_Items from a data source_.
####

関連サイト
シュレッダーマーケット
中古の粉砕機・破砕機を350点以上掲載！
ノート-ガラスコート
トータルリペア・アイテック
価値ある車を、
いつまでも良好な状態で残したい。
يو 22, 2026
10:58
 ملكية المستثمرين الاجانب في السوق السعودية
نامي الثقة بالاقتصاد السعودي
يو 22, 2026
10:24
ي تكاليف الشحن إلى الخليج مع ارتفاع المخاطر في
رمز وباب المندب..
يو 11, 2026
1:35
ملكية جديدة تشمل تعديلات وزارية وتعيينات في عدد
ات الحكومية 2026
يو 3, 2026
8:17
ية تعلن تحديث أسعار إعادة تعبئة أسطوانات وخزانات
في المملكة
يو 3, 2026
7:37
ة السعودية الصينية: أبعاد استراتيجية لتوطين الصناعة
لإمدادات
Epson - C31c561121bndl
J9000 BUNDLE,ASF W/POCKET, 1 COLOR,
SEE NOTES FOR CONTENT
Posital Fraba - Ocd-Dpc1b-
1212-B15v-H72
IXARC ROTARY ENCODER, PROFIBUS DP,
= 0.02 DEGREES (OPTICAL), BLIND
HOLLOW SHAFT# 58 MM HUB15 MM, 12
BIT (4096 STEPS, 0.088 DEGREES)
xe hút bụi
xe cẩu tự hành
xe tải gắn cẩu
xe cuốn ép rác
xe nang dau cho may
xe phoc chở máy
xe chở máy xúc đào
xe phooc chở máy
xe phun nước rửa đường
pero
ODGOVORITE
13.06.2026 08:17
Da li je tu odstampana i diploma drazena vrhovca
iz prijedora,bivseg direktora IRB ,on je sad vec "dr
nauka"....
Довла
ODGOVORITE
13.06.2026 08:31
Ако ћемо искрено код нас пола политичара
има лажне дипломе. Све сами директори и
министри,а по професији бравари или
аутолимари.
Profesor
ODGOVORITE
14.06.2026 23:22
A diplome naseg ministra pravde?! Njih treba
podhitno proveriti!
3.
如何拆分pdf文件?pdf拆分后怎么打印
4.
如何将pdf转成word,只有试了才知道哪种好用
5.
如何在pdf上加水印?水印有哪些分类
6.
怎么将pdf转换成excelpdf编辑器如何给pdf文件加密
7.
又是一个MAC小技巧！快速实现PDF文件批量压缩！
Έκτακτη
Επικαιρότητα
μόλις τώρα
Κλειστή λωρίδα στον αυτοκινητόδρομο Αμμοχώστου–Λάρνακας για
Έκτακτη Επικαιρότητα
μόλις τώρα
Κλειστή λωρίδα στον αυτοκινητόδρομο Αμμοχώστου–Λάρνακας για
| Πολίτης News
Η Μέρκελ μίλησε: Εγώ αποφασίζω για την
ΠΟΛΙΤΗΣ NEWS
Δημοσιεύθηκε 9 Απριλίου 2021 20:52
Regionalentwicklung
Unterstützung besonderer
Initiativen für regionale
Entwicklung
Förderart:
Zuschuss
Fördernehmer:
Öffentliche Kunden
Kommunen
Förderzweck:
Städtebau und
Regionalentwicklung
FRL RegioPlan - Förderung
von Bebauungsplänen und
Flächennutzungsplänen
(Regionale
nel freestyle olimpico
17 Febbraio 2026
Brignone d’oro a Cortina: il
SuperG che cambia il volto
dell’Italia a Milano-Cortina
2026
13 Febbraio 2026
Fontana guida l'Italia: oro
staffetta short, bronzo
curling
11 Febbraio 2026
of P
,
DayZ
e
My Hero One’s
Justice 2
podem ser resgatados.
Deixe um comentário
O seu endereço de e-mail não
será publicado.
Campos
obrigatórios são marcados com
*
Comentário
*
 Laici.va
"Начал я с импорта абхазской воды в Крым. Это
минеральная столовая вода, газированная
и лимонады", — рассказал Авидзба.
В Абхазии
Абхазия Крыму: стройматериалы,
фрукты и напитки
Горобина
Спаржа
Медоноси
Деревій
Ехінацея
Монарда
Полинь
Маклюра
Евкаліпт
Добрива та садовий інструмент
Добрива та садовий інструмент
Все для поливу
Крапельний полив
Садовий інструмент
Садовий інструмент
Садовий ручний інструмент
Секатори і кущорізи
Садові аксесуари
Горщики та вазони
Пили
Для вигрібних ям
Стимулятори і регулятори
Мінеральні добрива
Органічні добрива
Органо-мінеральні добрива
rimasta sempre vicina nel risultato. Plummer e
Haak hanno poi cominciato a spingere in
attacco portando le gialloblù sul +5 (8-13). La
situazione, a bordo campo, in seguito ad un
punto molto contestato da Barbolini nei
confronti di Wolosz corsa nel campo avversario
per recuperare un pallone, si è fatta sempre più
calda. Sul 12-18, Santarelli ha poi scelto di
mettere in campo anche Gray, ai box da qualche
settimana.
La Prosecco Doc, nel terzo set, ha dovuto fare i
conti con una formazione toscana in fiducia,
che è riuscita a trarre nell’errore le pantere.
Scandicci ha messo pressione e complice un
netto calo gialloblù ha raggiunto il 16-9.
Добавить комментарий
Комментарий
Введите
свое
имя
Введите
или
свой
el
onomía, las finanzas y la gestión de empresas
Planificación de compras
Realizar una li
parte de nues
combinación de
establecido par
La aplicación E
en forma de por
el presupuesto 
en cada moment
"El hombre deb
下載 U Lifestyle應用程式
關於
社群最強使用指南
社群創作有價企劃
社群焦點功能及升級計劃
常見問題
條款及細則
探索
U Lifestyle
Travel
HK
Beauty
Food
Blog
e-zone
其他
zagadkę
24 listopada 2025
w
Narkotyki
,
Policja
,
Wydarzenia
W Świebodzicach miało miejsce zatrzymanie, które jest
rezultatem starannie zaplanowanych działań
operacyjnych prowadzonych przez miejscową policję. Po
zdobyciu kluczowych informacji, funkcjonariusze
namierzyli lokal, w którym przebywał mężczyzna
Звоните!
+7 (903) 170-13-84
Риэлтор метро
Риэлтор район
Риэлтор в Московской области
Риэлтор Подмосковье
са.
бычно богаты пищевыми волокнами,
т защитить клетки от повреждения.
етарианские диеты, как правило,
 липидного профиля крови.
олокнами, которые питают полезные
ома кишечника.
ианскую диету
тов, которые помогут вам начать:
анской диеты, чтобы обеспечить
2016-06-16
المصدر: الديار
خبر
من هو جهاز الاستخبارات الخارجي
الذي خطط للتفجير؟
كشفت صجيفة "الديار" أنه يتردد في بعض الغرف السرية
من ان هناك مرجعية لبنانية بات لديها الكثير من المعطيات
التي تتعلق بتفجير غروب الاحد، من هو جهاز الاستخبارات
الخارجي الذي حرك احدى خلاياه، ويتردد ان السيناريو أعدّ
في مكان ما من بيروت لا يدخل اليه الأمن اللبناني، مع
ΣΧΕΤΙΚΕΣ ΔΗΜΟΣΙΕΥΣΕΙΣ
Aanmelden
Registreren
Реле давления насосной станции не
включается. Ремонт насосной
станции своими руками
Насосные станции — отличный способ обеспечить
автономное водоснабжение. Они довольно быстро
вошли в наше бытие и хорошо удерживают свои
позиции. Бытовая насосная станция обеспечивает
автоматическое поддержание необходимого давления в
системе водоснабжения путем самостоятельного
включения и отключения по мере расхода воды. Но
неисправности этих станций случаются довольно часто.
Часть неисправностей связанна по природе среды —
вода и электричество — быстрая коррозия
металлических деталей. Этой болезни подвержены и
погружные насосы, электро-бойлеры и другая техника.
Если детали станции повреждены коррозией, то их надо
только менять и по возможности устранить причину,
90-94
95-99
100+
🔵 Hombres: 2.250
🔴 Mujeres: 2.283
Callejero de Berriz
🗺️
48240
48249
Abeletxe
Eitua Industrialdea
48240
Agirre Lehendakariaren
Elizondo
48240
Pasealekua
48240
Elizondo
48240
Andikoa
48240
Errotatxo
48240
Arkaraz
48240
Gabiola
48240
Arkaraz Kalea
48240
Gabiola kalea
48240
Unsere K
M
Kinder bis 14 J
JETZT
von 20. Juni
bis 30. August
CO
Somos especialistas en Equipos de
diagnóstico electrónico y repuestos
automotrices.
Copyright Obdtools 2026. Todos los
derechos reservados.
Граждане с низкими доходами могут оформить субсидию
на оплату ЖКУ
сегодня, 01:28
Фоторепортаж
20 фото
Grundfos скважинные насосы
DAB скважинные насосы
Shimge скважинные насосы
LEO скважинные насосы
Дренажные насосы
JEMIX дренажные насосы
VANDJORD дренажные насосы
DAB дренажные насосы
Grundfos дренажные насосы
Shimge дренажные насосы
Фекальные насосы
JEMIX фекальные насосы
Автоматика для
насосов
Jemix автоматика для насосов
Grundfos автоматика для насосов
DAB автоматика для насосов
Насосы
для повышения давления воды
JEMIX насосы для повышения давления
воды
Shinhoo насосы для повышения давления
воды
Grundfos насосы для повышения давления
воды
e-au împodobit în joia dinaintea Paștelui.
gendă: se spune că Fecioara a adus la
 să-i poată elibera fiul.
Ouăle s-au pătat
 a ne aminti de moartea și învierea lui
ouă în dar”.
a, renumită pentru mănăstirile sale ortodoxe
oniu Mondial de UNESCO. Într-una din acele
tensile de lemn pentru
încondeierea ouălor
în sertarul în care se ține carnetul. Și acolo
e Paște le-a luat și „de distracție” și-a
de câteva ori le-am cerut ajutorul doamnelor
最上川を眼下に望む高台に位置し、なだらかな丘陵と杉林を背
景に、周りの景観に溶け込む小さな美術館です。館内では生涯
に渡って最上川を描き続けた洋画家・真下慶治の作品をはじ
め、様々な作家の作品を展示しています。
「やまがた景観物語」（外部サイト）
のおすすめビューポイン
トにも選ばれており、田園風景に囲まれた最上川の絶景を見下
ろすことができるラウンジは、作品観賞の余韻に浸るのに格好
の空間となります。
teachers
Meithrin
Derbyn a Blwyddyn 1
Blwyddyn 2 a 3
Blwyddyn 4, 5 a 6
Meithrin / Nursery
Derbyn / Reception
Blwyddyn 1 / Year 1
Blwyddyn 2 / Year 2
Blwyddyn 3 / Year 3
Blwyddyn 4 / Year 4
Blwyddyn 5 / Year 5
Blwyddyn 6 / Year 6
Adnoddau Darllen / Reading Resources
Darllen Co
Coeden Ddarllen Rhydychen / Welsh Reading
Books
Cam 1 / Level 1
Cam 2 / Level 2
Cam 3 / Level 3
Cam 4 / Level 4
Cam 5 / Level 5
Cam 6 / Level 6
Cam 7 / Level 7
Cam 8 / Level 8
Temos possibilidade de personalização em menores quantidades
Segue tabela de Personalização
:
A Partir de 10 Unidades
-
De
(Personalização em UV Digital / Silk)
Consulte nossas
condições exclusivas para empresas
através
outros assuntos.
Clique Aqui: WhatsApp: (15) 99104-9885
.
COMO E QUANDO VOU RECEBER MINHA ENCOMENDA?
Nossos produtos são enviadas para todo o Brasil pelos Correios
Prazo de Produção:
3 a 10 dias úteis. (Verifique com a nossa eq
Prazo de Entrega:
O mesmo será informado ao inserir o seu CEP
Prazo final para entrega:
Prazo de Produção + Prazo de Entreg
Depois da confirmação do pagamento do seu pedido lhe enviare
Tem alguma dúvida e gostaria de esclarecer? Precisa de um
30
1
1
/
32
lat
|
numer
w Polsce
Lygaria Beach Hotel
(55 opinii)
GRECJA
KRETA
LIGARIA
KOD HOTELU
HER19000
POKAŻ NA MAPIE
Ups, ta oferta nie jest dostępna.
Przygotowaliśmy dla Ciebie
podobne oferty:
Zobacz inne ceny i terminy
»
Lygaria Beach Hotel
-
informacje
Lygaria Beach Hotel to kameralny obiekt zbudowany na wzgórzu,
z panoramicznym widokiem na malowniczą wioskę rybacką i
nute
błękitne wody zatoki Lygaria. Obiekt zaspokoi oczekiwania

####

_Work to complete_.
Your output must contain exactly the lines from the one containing "Cam 8 / Level 8" to the final line of the data above, and no other text.

_Task answer_.
Cam 8 / Level 8
Temos possibilidade de personalização em menores quantidades
Segue tabela de Personalização
:
A Partir de 10 Unidades
-
De
(Personalização em UV Digital / Silk)
Consulte nossas
condições exclusivas para empresas
através
outros assuntos.
Clique Aqui: WhatsApp: (15) 99104-9885
.
COMO E QUANDO VOU RECEBER MINHA ENCOMENDA?
Nossos produtos são enviadas para todo o Brasil pelos Correios
Prazo de Produção:
3 a 10 dias úteis. (Verifique com a nossa eq
Prazo de Entrega:
O mesmo será informado ao inserir o seu CEP
Prazo final para entrega:
Prazo de Produção + Prazo de Entreg
Depois da confirmação do pagamento do seu pedido lhe enviare
Tem alguma dúvida e gostaria de esclarecer? Precisa de um
30
1
1
/
32
lat
|
numer
w Polsce
Lygaria Beach Hotel
(55 opinii)
GRECJA
KRETA
LIGARIA
KOD HOTELU
HER19000
POKAŻ NA MAPIE
Ups, ta oferta nie jest dostępna.
Przygotowaliśmy dla Ciebie
podobne oferty:
Zobacz inne ceny i terminy
»
Lygaria Beach Hotel
-
informacje
Lygaria Beach Hotel to kameralny obiekt zbudowany na wzgórzu,
z panoramicznym widokiem na malowniczą wioskę rybacką i
nute
błękitne wody zatoki Lygaria. Obiekt zaspokoi oczekiwania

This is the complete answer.